This will be must and should question in Spark interviews. Understanding the resource allocation for a Spark job is very important, because entire Spark job execution completely depends on these parameters. If we don't allocate the resources properly job might run into issues and the might be starving for the resources. In this blog we will get the knowledge how to allocate the resources for Spark job like how many executors needed, how much memory required for each executor and how many number of cores required for each core. Below are the factors based on which we need to allocate the resources for Spark Jobs. They are:
- The size of the data we going to process
- Time within which the job needs to be completed
- Resources allocation - Dynamic/Static
- Upstream or Downstream application
Static Resources Allocation
Assume that we have 6 nodes and each node has 16 cores and 64GB RAM.
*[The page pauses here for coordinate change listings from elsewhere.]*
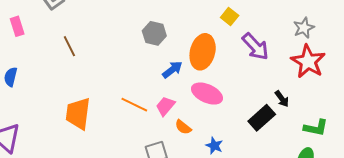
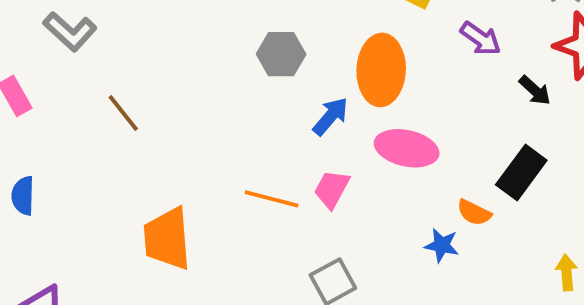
purple arrow: (255, 47) -> (481, 39), size x0.7
black arrow: (282, 99) -> (535, 90), moved
orange semicircle: (183, 127) -> (474, 213), moved

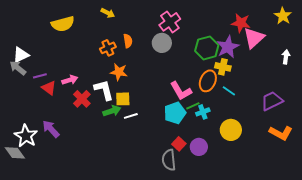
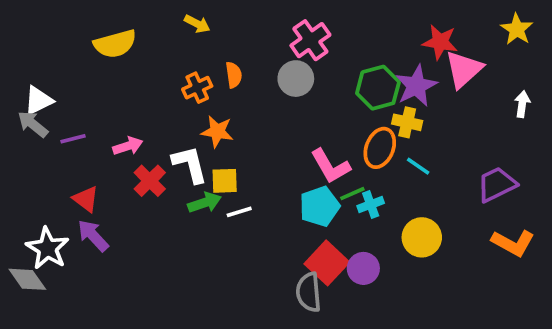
red triangle: (49, 88) -> (86, 199), moved
red square: (179, 144) -> (327, 263), size x1.6

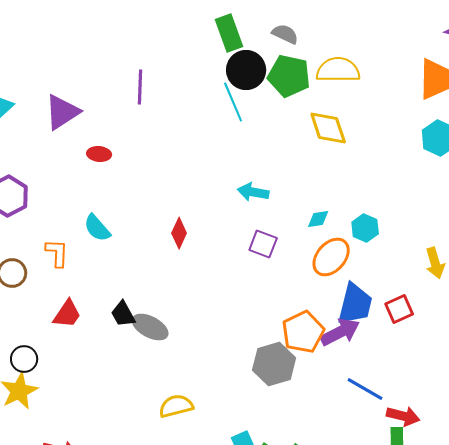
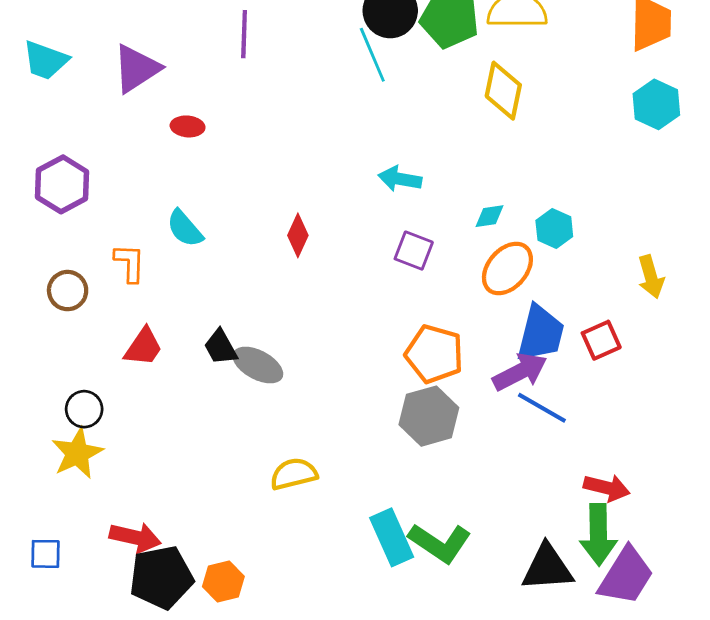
yellow diamond: (328, 128) -> (503, 91), turned 30
orange pentagon: (303, 332) -> (434, 354), moved, turned -30
blue line: (365, 389) -> (542, 408), moved

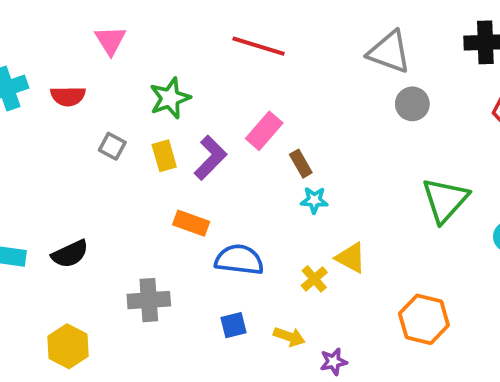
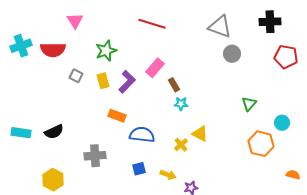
red semicircle: (68, 96) -> (53, 50), size x1.4
green triangle: (445, 200) -> (249, 104), size x0.6
orange hexagon: (424, 319) -> (261, 144), moved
In each and every node 1 core and 1 GB RAM must be allocated for the OS and background daemon process that always run. So we are left with 15 cores and 63 GB RAM in all the nodes.
Number of cores:
Number of cores will be equal to number of concurrent tasks that run on an executor. But here is a limitation on number of cores. As discussed just now number of cores are equal to number of tasks that an executor can run but this should 5, because researches show that more than 5 parallel tasks lead bad performance of Spark job. So the optimum value to run job properly, the number of cores must be 5, even if we have 15 cores available in each node.
Number of executors:
We have 15 cores available on each node and each executor can have 5 cores. So the total number of executors can a node has is 15/5 = 3. If we calculate number of executor for all the 6 nodes it comes as, 3*6 = 18, because we have 3 executors on each node and we have 6 nodes. So we have total 18 executors out of which one executor must be dedicated to ApplicationMaster in YARN. So we are left with 17 executors. So we can pass 17 to the parameter --num-executors along with spark-submit command.
Memory for each executor:
We have 3 executors on each and 63 GB RAM on each node.
So each executor can take 63/3 = 21 GB RAM.
But there will be small memory overhead involves to determine full memory request to YARN.
So the formula for memory overhead is maximum(384MB, 0.7*spark.executor.memory).
On calculating this we will get max(384 MB, 1.47GB).
So the maximum out of these two is 1.47 GB so the memory overhead is 1.47 GB.
So the memory available for each executor will be 1.47 GB which can be rounded off to 2 GB lesser than available.
So the memory available for each executor is 19 GB.